____ Information given
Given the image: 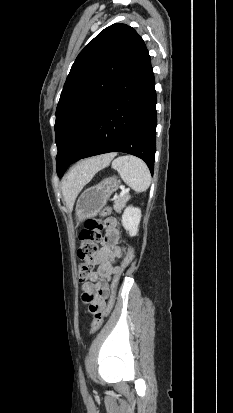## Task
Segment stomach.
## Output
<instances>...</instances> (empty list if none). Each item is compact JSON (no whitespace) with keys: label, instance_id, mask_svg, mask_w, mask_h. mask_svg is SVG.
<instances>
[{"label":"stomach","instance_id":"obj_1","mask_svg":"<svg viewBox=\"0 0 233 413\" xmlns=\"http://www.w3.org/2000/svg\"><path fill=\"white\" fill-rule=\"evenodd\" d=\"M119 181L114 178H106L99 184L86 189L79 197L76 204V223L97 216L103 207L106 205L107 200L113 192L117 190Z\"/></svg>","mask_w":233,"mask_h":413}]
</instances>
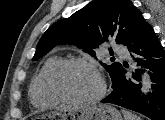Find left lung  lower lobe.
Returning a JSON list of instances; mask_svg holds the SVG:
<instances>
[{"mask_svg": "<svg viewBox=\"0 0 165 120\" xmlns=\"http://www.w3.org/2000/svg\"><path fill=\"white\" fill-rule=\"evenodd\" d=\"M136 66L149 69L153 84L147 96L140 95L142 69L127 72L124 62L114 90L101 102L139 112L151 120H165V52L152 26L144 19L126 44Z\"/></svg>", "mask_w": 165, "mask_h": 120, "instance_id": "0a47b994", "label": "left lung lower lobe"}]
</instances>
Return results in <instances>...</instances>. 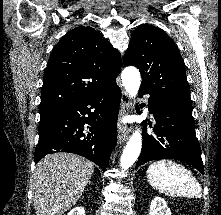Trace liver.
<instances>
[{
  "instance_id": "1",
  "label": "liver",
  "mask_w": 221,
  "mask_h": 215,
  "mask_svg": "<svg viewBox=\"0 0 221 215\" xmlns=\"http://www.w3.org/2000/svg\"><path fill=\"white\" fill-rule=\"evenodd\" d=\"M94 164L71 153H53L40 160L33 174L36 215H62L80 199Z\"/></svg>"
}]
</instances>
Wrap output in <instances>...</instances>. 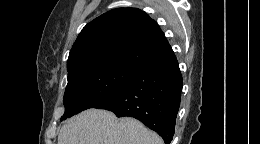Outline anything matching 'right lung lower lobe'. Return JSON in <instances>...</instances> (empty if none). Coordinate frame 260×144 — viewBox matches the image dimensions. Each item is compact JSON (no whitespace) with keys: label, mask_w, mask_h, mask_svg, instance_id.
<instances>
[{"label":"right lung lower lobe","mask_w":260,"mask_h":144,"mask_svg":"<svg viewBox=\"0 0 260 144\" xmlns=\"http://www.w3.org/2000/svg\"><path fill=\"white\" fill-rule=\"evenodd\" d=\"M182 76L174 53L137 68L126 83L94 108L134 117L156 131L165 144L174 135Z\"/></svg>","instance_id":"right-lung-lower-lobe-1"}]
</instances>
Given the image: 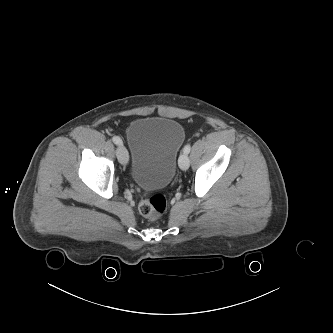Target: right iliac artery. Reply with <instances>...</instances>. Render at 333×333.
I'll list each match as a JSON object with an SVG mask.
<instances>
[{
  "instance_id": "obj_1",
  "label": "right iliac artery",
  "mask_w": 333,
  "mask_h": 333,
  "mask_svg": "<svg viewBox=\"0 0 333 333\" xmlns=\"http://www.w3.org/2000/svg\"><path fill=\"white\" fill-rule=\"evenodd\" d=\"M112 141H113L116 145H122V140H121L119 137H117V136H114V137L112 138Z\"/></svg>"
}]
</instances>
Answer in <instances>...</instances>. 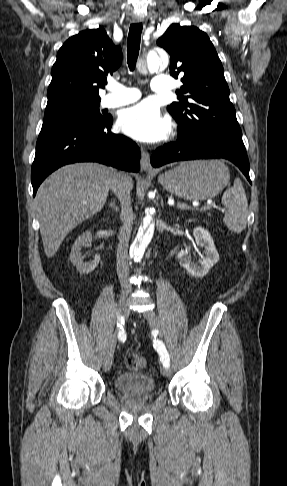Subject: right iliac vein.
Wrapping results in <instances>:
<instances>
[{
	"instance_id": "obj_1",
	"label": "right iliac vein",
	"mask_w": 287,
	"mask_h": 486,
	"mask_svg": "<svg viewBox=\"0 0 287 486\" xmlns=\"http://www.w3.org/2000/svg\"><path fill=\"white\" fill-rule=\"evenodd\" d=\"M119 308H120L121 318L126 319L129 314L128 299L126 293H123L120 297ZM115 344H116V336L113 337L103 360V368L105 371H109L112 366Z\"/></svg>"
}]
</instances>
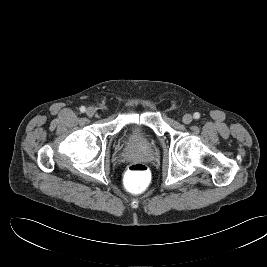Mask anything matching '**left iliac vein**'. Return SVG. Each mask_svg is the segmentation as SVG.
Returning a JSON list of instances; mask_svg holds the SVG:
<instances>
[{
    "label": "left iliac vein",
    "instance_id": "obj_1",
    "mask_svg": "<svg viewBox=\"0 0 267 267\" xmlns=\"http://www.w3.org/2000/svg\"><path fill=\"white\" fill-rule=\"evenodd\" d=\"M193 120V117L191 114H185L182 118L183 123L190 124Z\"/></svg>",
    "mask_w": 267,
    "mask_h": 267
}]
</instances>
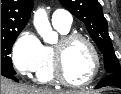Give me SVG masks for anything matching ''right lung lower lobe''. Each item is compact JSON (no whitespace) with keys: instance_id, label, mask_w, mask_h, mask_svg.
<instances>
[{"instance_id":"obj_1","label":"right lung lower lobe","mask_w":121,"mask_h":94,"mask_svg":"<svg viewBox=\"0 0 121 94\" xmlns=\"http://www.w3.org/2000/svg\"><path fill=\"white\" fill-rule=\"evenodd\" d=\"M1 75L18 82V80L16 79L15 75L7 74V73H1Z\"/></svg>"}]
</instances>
________
→ Work to complete: With the pictures left out, give again exactly the lines from the one that contains "Mask anything matching" through the final line of the data above.

→ Response to this task:
Mask anything matching '**left iliac vein**'. Return SVG. Each mask_svg is the segmentation as SVG.
Returning a JSON list of instances; mask_svg holds the SVG:
<instances>
[{
    "label": "left iliac vein",
    "instance_id": "obj_1",
    "mask_svg": "<svg viewBox=\"0 0 267 267\" xmlns=\"http://www.w3.org/2000/svg\"><path fill=\"white\" fill-rule=\"evenodd\" d=\"M193 120V117L191 114H185L182 118L183 123L190 124Z\"/></svg>",
    "mask_w": 267,
    "mask_h": 267
}]
</instances>
Give me SVG masks for anything matching ''right lung lower lobe''. Each item is compact JSON (no whitespace) with keys: instance_id, label, mask_w, mask_h, mask_svg.
<instances>
[{"instance_id":"obj_1","label":"right lung lower lobe","mask_w":121,"mask_h":94,"mask_svg":"<svg viewBox=\"0 0 121 94\" xmlns=\"http://www.w3.org/2000/svg\"><path fill=\"white\" fill-rule=\"evenodd\" d=\"M1 75L18 82V80L16 79L15 75L7 74V73H1Z\"/></svg>"}]
</instances>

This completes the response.